### Instructions to follow
In the entries below, find the line with "Safe & secure" and transcribe it and every line after it exactly, through the last line, without pictures.

### Dataset entries
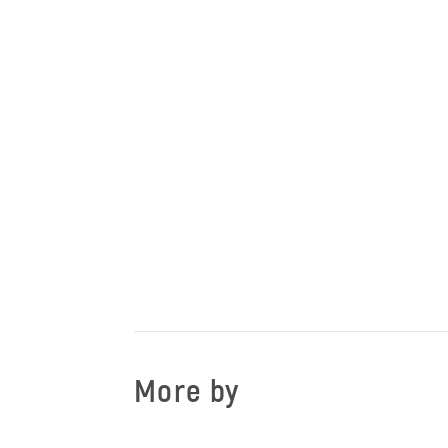
More by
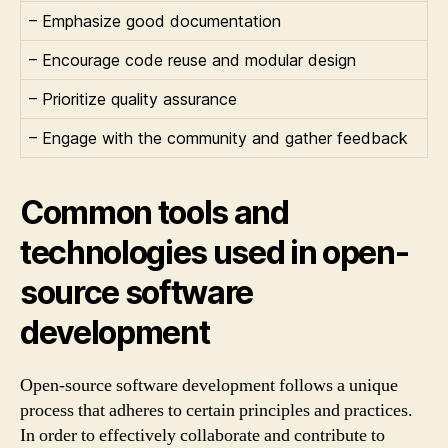
– Emphasize good documentation
– Encourage code reuse and modular design
– Prioritize quality assurance
– Engage with the community and gather feedback
Common tools and
technologies used in open-
source software
development
Open-source software development follows a unique
process that adheres to certain principles and practices.
In order to effectively collaborate and contribute to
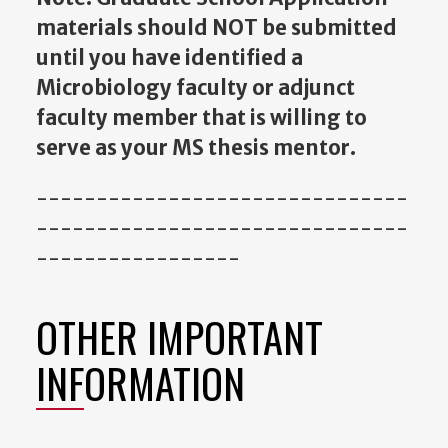
materials should NOT be submitted
until you have identified a
Microbiology faculty or adjunct
faculty member that is willing to
serve as your MS thesis mentor.
-------------------------------
-------------------------------
-----------------
OTHER IMPORTANT
INFORMATION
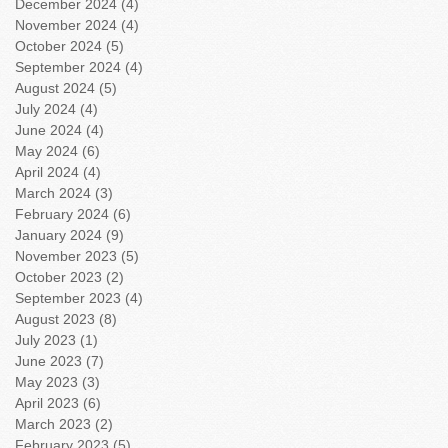
December 2024
(4)
4 posts
November 2024
(4)
4 posts
October 2024
(5)
5 posts
September 2024
(4)
4 posts
August 2024
(5)
5 posts
July 2024
(4)
4 posts
June 2024
(4)
4 posts
May 2024
(6)
6 posts
April 2024
(4)
4 posts
March 2024
(3)
3 posts
February 2024
(6)
6 posts
January 2024
(9)
9 posts
November 2023
(5)
5 posts
October 2023
(2)
2 posts
September 2023
(4)
4 posts
August 2023
(8)
8 posts
July 2023
(1)
1 post
June 2023
(7)
7 posts
May 2023
(3)
3 posts
April 2023
(6)
6 posts
March 2023
(2)
2 posts
February 2023
(5)
5 posts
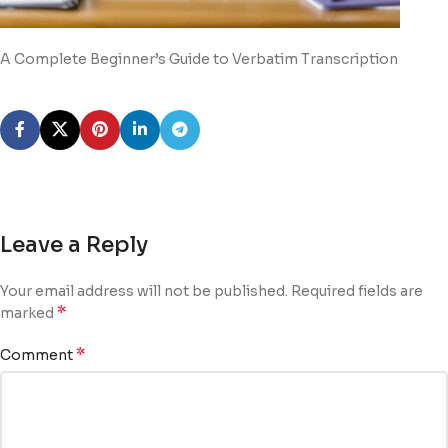
A Complete Beginner’s Guide to Verbatim Transcription
Leave a Reply
Your email address will not be published.
Required fields are
*
marked
*
Comment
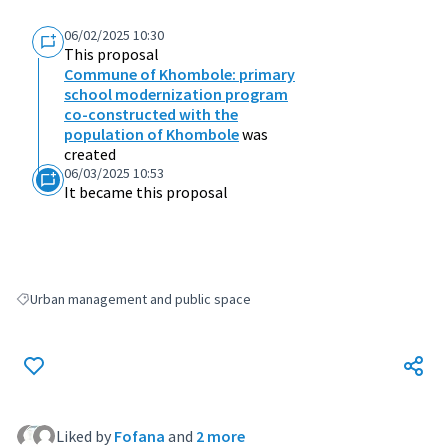
06/02/2025 10:30
This proposal
Commune of Khombole: primary
school modernization program
co-constructed with the
population of Khombole
was
created
06/03/2025 10:53
It became this proposal
Urban management and public space
Filter results for: Urban management and public space
Liked by
Fofana
and
2 more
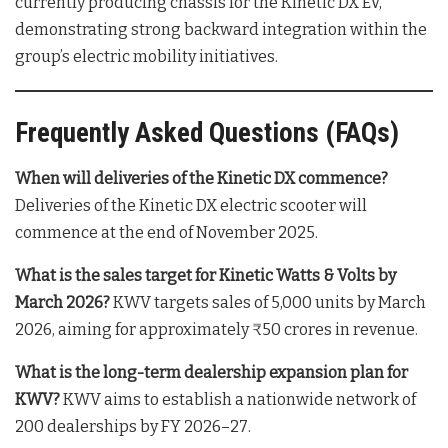
currently producing chassis for the Kinetic DX EV,
demonstrating strong backward integration within the
group’s electric mobility initiatives
.
Frequently Asked Questions (FAQs)
When will deliveries of the Kinetic DX commence?
Deliveries of the Kinetic DX electric scooter will
commence at the end of November 2025
.
What is the sales target for Kinetic Watts & Volts by
March 2026?
KWV targets sales of 5,000 units by March
2026, aiming for approximately ₹50 crores in revenue
.
What is the long-term dealership expansion plan for
KWV?
KWV aims to establish a nationwide network of
200 dealerships by FY 2026–27
.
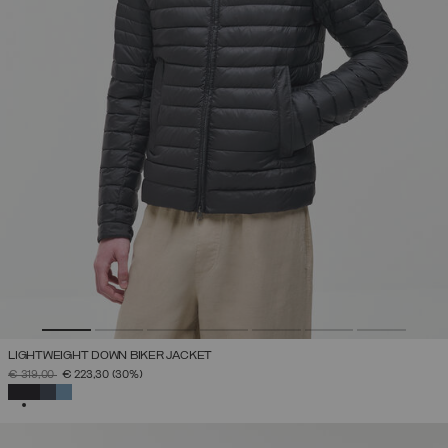
LIGHTWEIGHT DOWN BIKER JACKET
PRICE REDUCED FROM
TO
€ 319,00
€ 223,30
(30%)
SELECTED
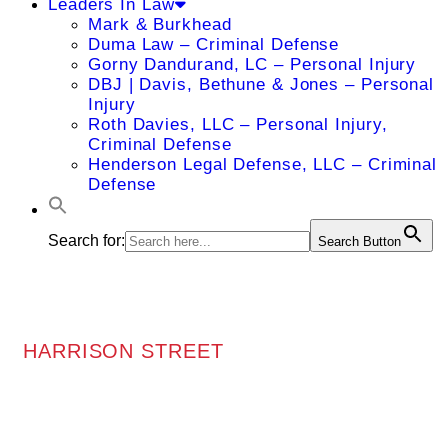
Leaders In Law
Mark & Burkhead
Duma Law – Criminal Defense
Gorny Dandurand, LC – Personal Injury
DBJ | Davis, Bethune & Jones – Personal
Injury
Roth Davies, LLC – Personal Injury,
Criminal Defense
Henderson Legal Defense, LLC – Criminal
Defense
Search for:
Search Button
HARRISON STREET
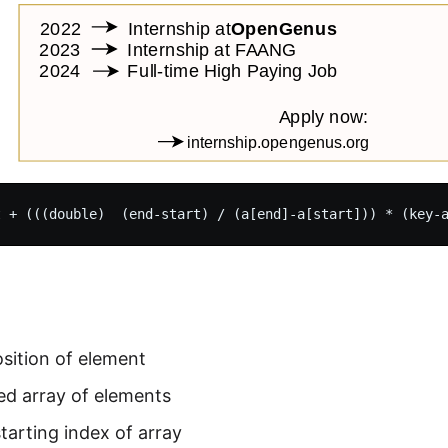
sition of element
ed array of elements
starting index of array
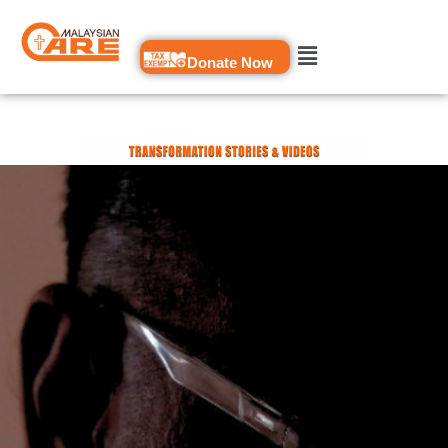
Skip
to
Donate Now
content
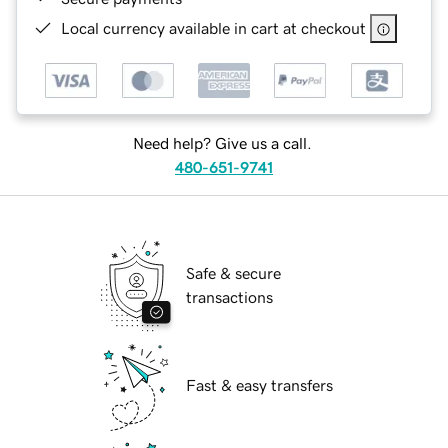
Local currency available in cart at checkout
Need help? Give us a call.
480-651-9741
Safe & secure
transactions
Fast & easy transfers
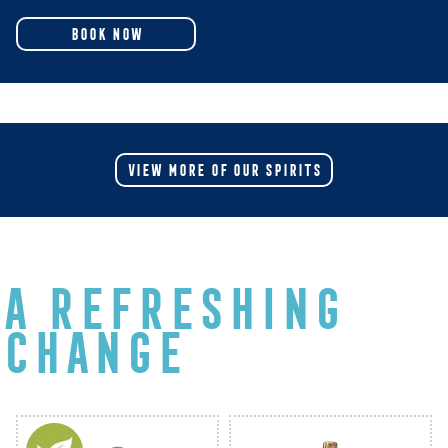
BOOK NOW
VIEW MORE OF OUR SPIRITS
A REFRESHING
CHANGE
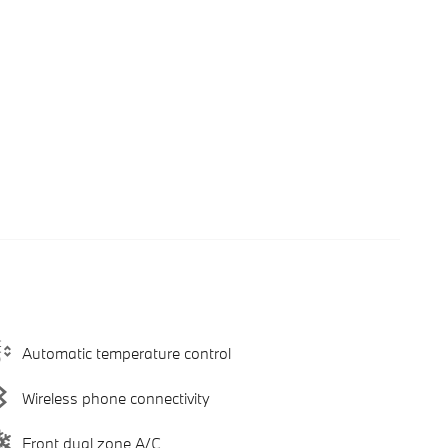
Automatic temperature control
Wireless phone connectivity
Front dual zone A/C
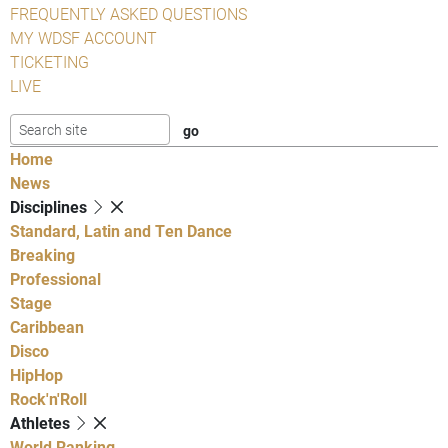
FREQUENTLY ASKED QUESTIONS
MY WDSF ACCOUNT
TICKETING
LIVE
Home
News
Disciplines
Standard, Latin and Ten Dance
Breaking
Professional
Stage
Caribbean
Disco
HipHop
Rock'n'Roll
Athletes
World Ranking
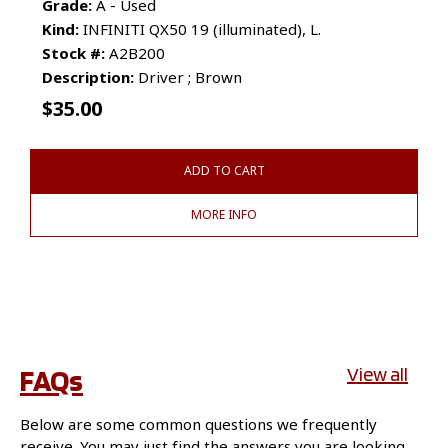
Grade:
A - Used
Kind:
INFINITI QX50 19 (illuminated), L.
Stock #:
A2B200
Description:
Driver ; Brown
$
35.00
ADD TO CART
MORE INFO
FAQs
View all
Below are some common questions we frequently
receive. You may just find the answers you are looking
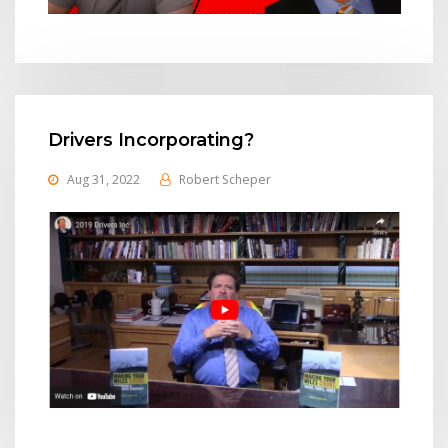
Drivers Incorporating?
Aug 31, 2022
Robert Scheper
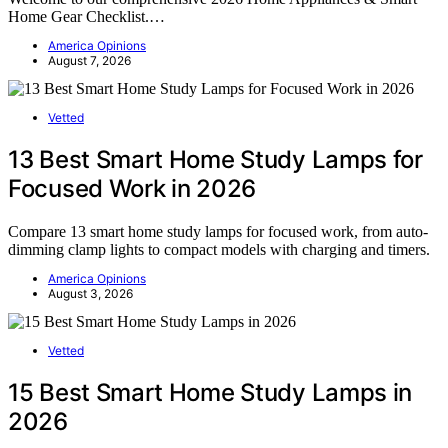
Home Gear Checklist.…
America Opinions
August 7, 2026
Vetted
13 Best Smart Home Study Lamps for
Focused Work in 2026
Compare 13 smart home study lamps for focused work, from auto-
dimming clamp lights to compact models with charging and timers.
America Opinions
August 3, 2026
Vetted
15 Best Smart Home Study Lamps in
2026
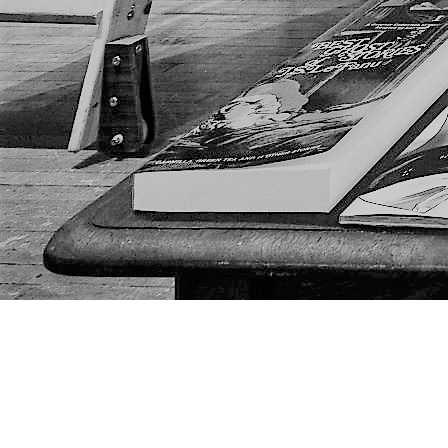
Find us at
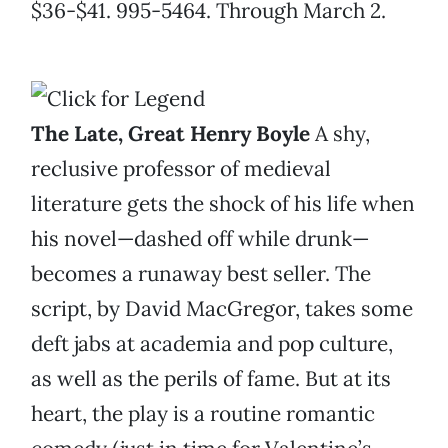
$36-$41. 995-5464. Through March 2.
The Late, Great Henry Boyle
A shy,
reclusive professor of medieval
literature gets the shock of his life when
his novel—dashed off while drunk—
becomes a runaway best seller. The
script, by David MacGregor, takes some
deft jabs at academia and pop culture,
as well as the perils of fame. But at its
heart, the play is a routine romantic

### Exercise output
Safe & secure
transactions
Fast & easy transfers
BOOK NOW
VIEW MORE OF OUR SPIRITS
A REFRESHING
CHANGE
Automatic temperature control
Wireless phone connectivity
Front dual zone A/C
FREQUENTLY ASKED QUESTIONS
MY WDSF ACCOUNT
TICKETING
LIVE
Home
News
Disciplines
Standard, Latin and Ten Dance
Breaking
Professional
Stage
Caribbean
Disco
HipHop
Rock'n'Roll
Athletes
World Ranking
Grade:
A - Used
Kind:
INFINITI QX50 19 (illuminated), L.
Stock #:
A2B200
Description:
Driver ; Brown
$
35.00
ADD TO CART
MORE INFO
FAQs
View all
Below are some common questions we frequently
receive. You may just find the answers you are looking
Drivers Incorporating?
Aug 31, 2022
Robert Scheper
Home Gear Checklist.…
America Opinions
August 7, 2026
Vetted
13 Best Smart Home Study Lamps for
Focused Work in 2026
Compare 13 smart home study lamps for focused work, from auto-
dimming clamp lights to compact models with charging and timers.
America Opinions
August 3, 2026
Vetted
15 Best Smart Home Study Lamps in
2026
Find us at
$36-$41. 995-5464. Through March 2.
The Late, Great Henry Boyle
A shy,
reclusive professor of medieval
literature gets the shock of his life when
his novel—dashed off while drunk—
becomes a runaway best seller. The
script, by David MacGregor, takes some
deft jabs at academia and pop culture,
as well as the perils of fame. But at its
heart, the play is a routine romantic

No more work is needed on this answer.